Men's Basketball

Youthful Rockets have a chance to grow from playoffs

James Harden is fifth in scoring in the NBA with 25 points per game.  |  Wikimedia Commons

James Harden is fifth in scoring in the NBA with 25 points per game. | Wikimedia Commons

The Houston Rockets fell Sunday to the Oklahoma City Thunder 120-91, collapsing on the road and showing their age and inexperience against the playoff-tested Thunder.

The Rockets are the youngest team in the NBA, with a combined roster playoff experience of 133 games, much of that belonging to James Harden’s experience with his former team. Sunday night, the youth and inexperience were showcased in the worst possible fashion.

The Rockets managed to keep pace with the athletic, battle-tested Thunder through most of the first half, despite an abysmal shooting performance.

As the second quarter wound down, though, the Rockets started to collapse and didn’t stop until the final buzzer sounded, losing by nearly 30 before a sea of blue T-shirts in Chesapeake Energy Bay Arena.

This is the Rockets’ first playoff appearance since 2009, when Yao Ming and Tracy McGrady were on the roster.

General Manager Daryl Morey was dealt a poor hand, with McGrady falling well short of his projected potential and Ming’s foot injuries leaving an empty roster hole with no compensatory draft picks or trade value.

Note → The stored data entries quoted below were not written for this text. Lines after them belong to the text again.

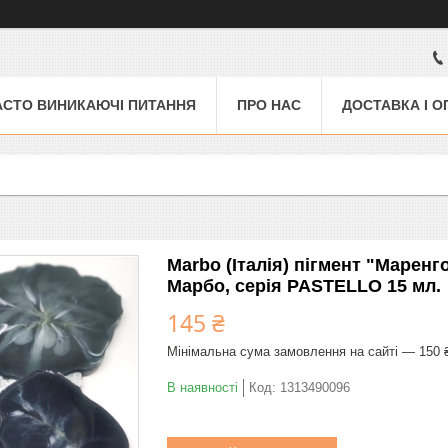
АСТО ВИНИКАЮЧІ ПИТАННЯ
ПРО НАС
ДОСТАВКА І О
Marbo (Італія) пігмент "Маренг
Марбо, серія PASTELLO 15 мл.
145 ₴
Мінімальна сума замовлення на сайті — 150 
В наявності
Код:
1313490096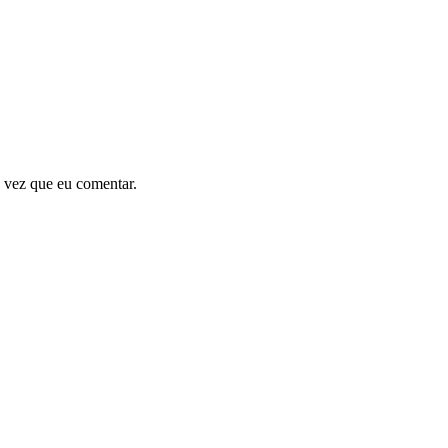
 vez que eu comentar.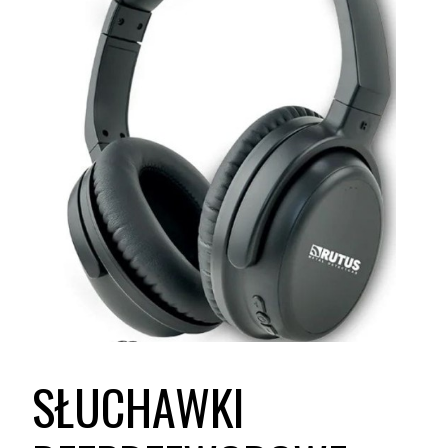
SŁUCHAWKI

By procuring Harden, Omer Asik, and Jeremy Lin, Morey took the first steps toward championship contention, and a playoff berth is a nice nod to the progress he has made.

It’s becoming almost cliché for commentators to state the Rockets are “one good piece” away from becoming a real contender in the West. It’s harder to say that after witnessing Sunday’s walloping in Oklahoma City, but anyone doubting Morey and the Rockets has to remember how young this team is.

Harden, the crown jewel of Morey’s three-point and inside-shot centered offensive approach, is 23. Chandler Parsons, whom Morey managed to steal in the second round of the draft, is 24. Lin, who took the world by storm with last year’s Linsanity, is also 24. Asik is a relatively grizzled 26. This nucleus of talent, still in search of its missing superstar — or nearly-superstar — piece, will grow together, and with the palatable contracts Morey has wrangled, they will develop with little alteration in the lineup.

The future is bright. The present is less so.

Still, as awful as the loss was, Oklahoma City only did what it was supposed to do — win at home. The Rockets, to make this a series, still only need to steal a road game. And given that the team is young, it is resilient enough to shake off the brutalization Sunday and right the ship.

The Rockets were getting good looks Sunday, but the looks weren’t enough. Chalk it up to nerves or inexperience or anything else — all it will take to turn the series around is a more solid shooting effort and more defensive focus. The Rockets are a long shot to win the series — an eight-seed always is — but it’s not outside the realm of possibility.

But win or lose, the experience the team’s nucleus is gaining playing serious, high-stakes playoff basketball will only aid in its growth and development, and push the team further along on their path to real contention in the Western Conference.